Il était alors facile, lorsqu'Arsène Nimale est intervenu pour inverser la tendance en proposant libre arbitre et bienveillance, d'organiser une Grande Catastrophe qui éliminerait la moitié de l'humanité et contrôlerait les masses.

Ce qui dérange est ce retour en arrière draconnien opéré par le Parti : la France est redevenue la Gaule, on ne se déplace plus en voiture, finie la télévision; on fait croire aux gens que l'avenir est sur Mars et que chaque famille doit livrer ses enfants pour la conquête de nouveaux territoires dans l'espace, chacun vit dans une faction, selon son origine sociale ou ses capacités.

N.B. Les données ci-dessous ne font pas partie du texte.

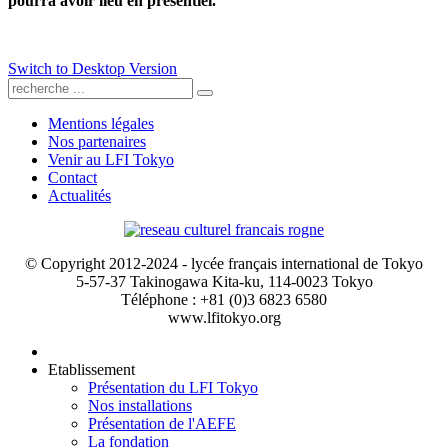
pourra avoir lieu en présentiel.
Switch to Desktop Version
Mentions légales
Nos partenaires
Venir au LFI Tokyo
Contact
Actualités
© Copyright 2012-2024 - lycée français international de Tokyo
5-57-37 Takinogawa Kita-ku, 114-0023 Tokyo
Téléphone : +81 (0)3 6823 6580
www.lfitokyo.org
Etablissement
Présentation du LFI Tokyo
Nos installations
Présentation de l'AEFE
La fondation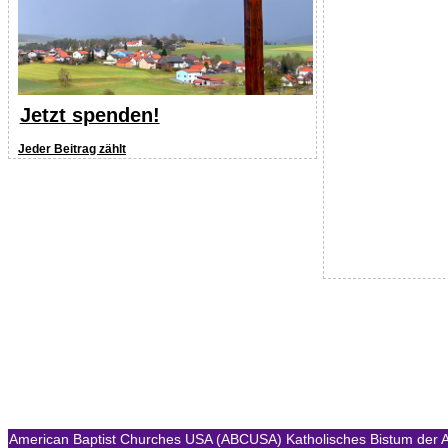
Jetzt spenden!
Jeder Beitrag zählt
American Baptist Churches USA (ABCUSA)
Katholisches Bistum der A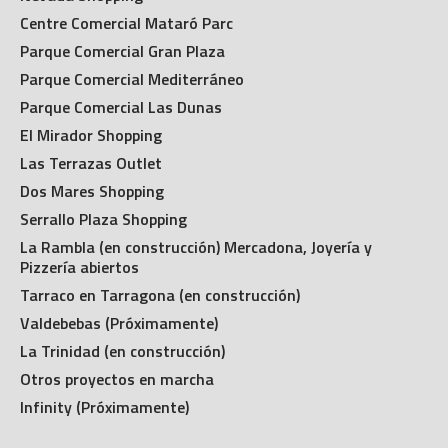
Centre Comercial Mataró Parc
Parque Comercial Gran Plaza
Parque Comercial Mediterráneo
Parque Comercial Las Dunas
El Mirador Shopping
Las Terrazas Outlet
Dos Mares Shopping
Serrallo Plaza Shopping
La Rambla (en construcción) Mercadona, Joyería y
Pizzería abiertos
Tarraco en Tarragona (en construcción)
Valdebebas (Próximamente)
La Trinidad (en construcción)
Otros proyectos en marcha
Infinity (Próximamente)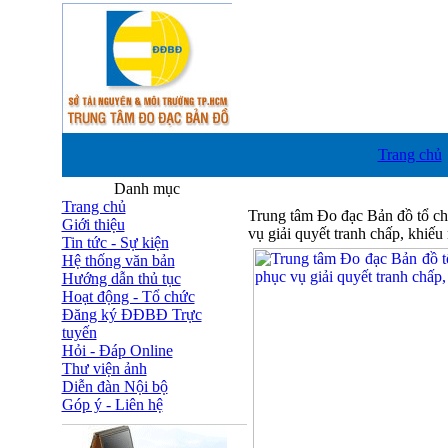
Trang chủ
Danh mục
Trang chủ
Trung tâm Đo đạc Bản đồ tổ ch
Giới thiệu
vụ giải quyết tranh chấp, khiếu 
Tin tức - Sự kiện
Hệ thống văn bản
Hướng dẫn thủ tục
Hoạt động - Tổ chức
Đăng ký ĐĐBĐ Trực
tuyến
Hỏi - Đáp Online
Thư viện ảnh
Diễn đàn Nội bộ
Góp ý - Liên hệ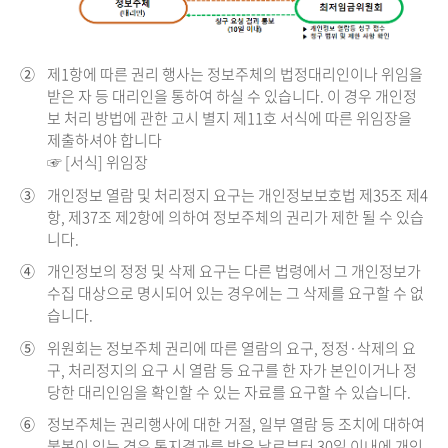
②
제1항에 따른 권리 행사는 정보주체의 법정대리인이나 위임을
받은 자 등 대리인을 통하여 하실 수 있습니다. 이 경우 개인정
보 처리 방법에 관한 고시 별지 제11호 서식에 따른 위임장을
제출하셔야 합니다
☞ [서식] 위임장
③
개인정보 열람 및 처리정지 요구는 개인정보보호법 제35조 제4
항, 제37조 제2항에 의하여 정보주체의 권리가 제한 될 수 있습
니다.
④
개인정보의 정정 및 삭제 요구는 다른 법령에서 그 개인정보가
수집 대상으로 명시되어 있는 경우에는 그 삭제를 요구할 수 없
습니다.
⑤
위원회는 정보주체 권리에 따른 열람의 요구, 정정·삭제의 요
구, 처리정지의 요구 시 열람 등 요구를 한 자가 본인이거나 정
당한 대리인임을 확인할 수 있는 자료를 요구할 수 있습니다.
⑥
정보주체는 권리행사에 대한 거절, 일부 열람 등 조치에 대하여
불복이 있는 경우 통지결과를 받은 날로부터 30일 이내에 개인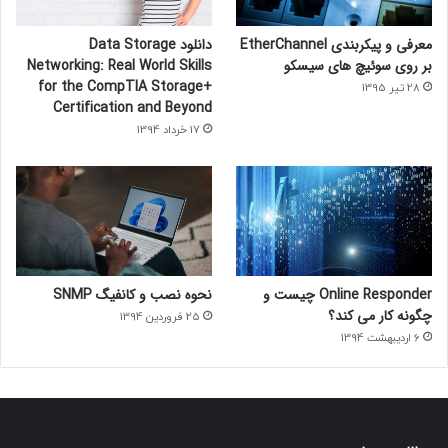
معرفی و پیکربندی EtherChannel
دانلود Data Storage
بر روی سوئیچ های سیسکو
Networking: Real World Skills
for the CompTIA Storage+
28 تیر 1395
Certification and Beyond
17 خرداد 1394
Online Responder چیست و
نحوه نصب و کانفیگ SNMP
چگونه کار می کند؟
25 فروردین 1394
6 اردیبهشت 1394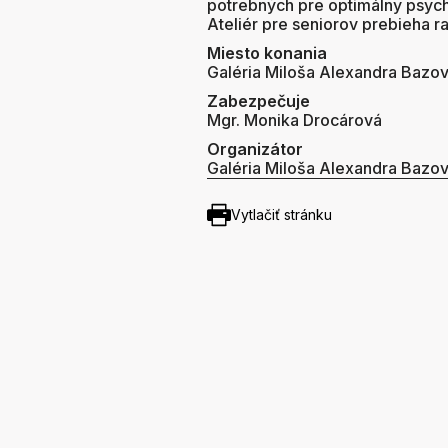
potrebných pre optimálny psych
Ateliér pre seniorov prebieha r
Miesto konania
Galéria Miloša Alexandra Bazo
Zabezpečuje
Mgr. Monika Drocárová
Organizátor
Galéria Miloša Alexandra Bazo
Vytlačiť stránku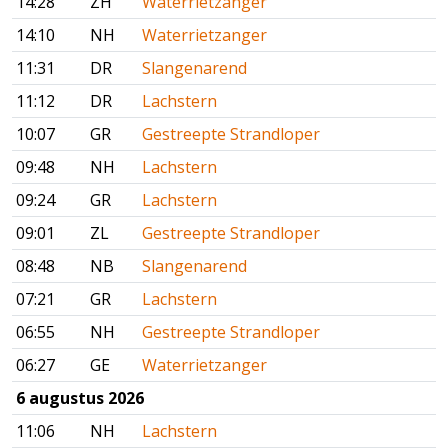
14:28
ZH
Waterrietzanger
14:10
NH
Waterrietzanger
11:31
DR
Slangenarend
11:12
DR
Lachstern
10:07
GR
Gestreepte Strandloper
09:48
NH
Lachstern
09:24
GR
Lachstern
09:01
ZL
Gestreepte Strandloper
08:48
NB
Slangenarend
07:21
GR
Lachstern
06:55
NH
Gestreepte Strandloper
06:27
GE
Waterrietzanger
6 augustus 2026
11:06
NH
Lachstern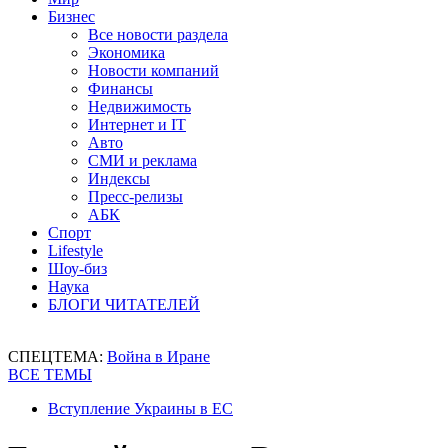
Бизнес
Все новости раздела
Экономика
Новости компаний
Финансы
Недвижимость
Интернет и IT
Авто
СМИ и реклама
Индексы
Пресс-релизы
АБК
Спорт
Lifestyle
Шоу-биз
Наука
БЛОГИ ЧИТАТЕЛЕЙ
СПЕЦТЕМА:
Война в Иране
ВСЕ ТЕМЫ
Вступление Украины в ЕС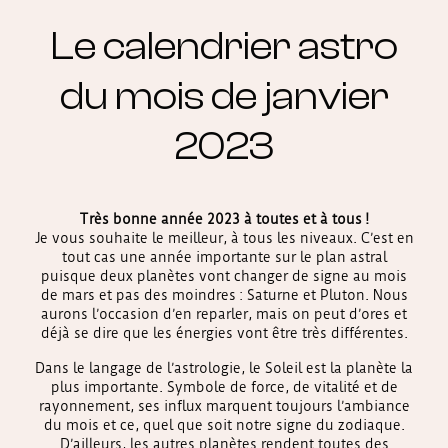
Le calendrier astro
du mois de janvier
2023
Très bonne année 2023 à toutes et à tous !
Je vous souhaite le meilleur, à tous les niveaux. C’est en
tout cas une année importante sur le plan astral
puisque deux planètes vont changer de signe au mois
de mars et pas des moindres : Saturne et Pluton. Nous
aurons l’occasion d’en reparler, mais on peut d’ores et
déjà se dire que les énergies vont être très différentes.
Dans le langage de l’astrologie, le Soleil est la planète la
plus importante. Symbole de force, de vitalité et de
rayonnement, ses influx marquent toujours l’ambiance
du mois et ce, quel que soit notre signe du zodiaque.
D’ailleurs, les autres planètes rendent toutes des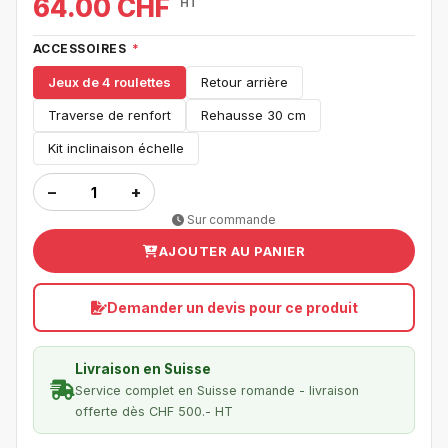
64.00 CHF
HT
ACCESSOIRES
*
Jeux de 4 roulettes
Retour arrière
Traverse de renfort
Rehausse 30 cm
Kit inclinaison échelle
−
+
Sur commande
AJOUTER AU PANIER
Demander un devis pour ce produit
Livraison en Suisse
Service complet en Suisse romande - livraison
offerte dès CHF 500.- HT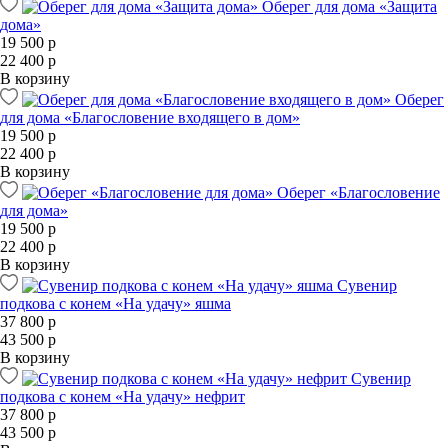
Оберег для дома «Защита
дома»
19 500 р
22 400 р
В корзину
Оберег
для дома «Благословение входящего в дом»
19 500 р
22 400 р
В корзину
Оберег «Благословение
для дома»
19 500 р
22 400 р
В корзину
Сувенир
подкова с конем «На удачу» яшма
37 800 р
43 500 р
В корзину
Сувенир
подкова с конем «На удачу» нефрит
37 800 р
43 500 р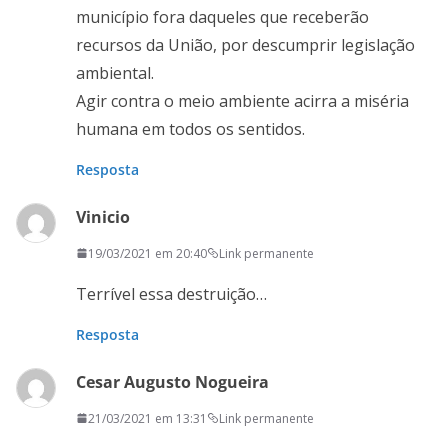
município fora daqueles que receberão
recursos da União, por descumprir legislação
ambiental.
Agir contra o meio ambiente acirra a miséria
humana em todos os sentidos.
Resposta
Vinicio
19/03/2021 em 20:40
Link permanente
Terrível essa destruição…
Resposta
Cesar Augusto Nogueira
21/03/2021 em 13:31
Link permanente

On nous interroge sur le terrorisme, sur l'exclusion qui crée des révoltes, sur les écarts entre riches et pauvres, sur le climat, les ressources, toutes préoccupations actuelles qui prennent sens lorsqu'on envisage ce qui pourrait se passer dans quelques années.

La force du récit est de croiser les époques, d'apporter un flou qui perd le lecteur ou plutôt le guide, lui montre les ressemblances, jusqu'au final. Pour savoir qui est cet Arsène Nimale dont il est question ,il fallait lire Autogénèse, ce que je n'ai pas encore fait ! Pour autant rien ne choque et l'on n'est pas perdu puisque les références sont claires. L'auteur se prend à son propre jeu ou plutôt se prend pour sujet,et propose Autogenèse ni plus ni moins que comme LE livre qui donne chair à Arsène Nimale, une sorte de bible préservée du carnage. Du coup, il ne se prend pas au sérieux, s'égratigne au passage en tant qu'écrivain et l'on trouve d'ailleurs dans ce récit de nombreuses références à la création, au concept d'écrivain : celui qui invente, recrée, imagine ... Quand je dis que l'auteur s'amuse, on trouvera quelques références à des écrivains actuels aussi, des clins d'oeil. C'est un peu comme s'il commentait son écriture au fur et à mesure, de petites remarques, comme ça en passant, émaillent le récit et l'on ne peut s'empêcher de se demander s'il parle de l'histoire en train de se créer ou des personnages. "Notre message sera d'autant plus fort que le lecteur sera captivé,tenu en haleine (...)Des rebondissements habilement injectés dans le cours du récit serviront mieux notre cause que n'importe quelle sentence définitive, même la mieux tournée".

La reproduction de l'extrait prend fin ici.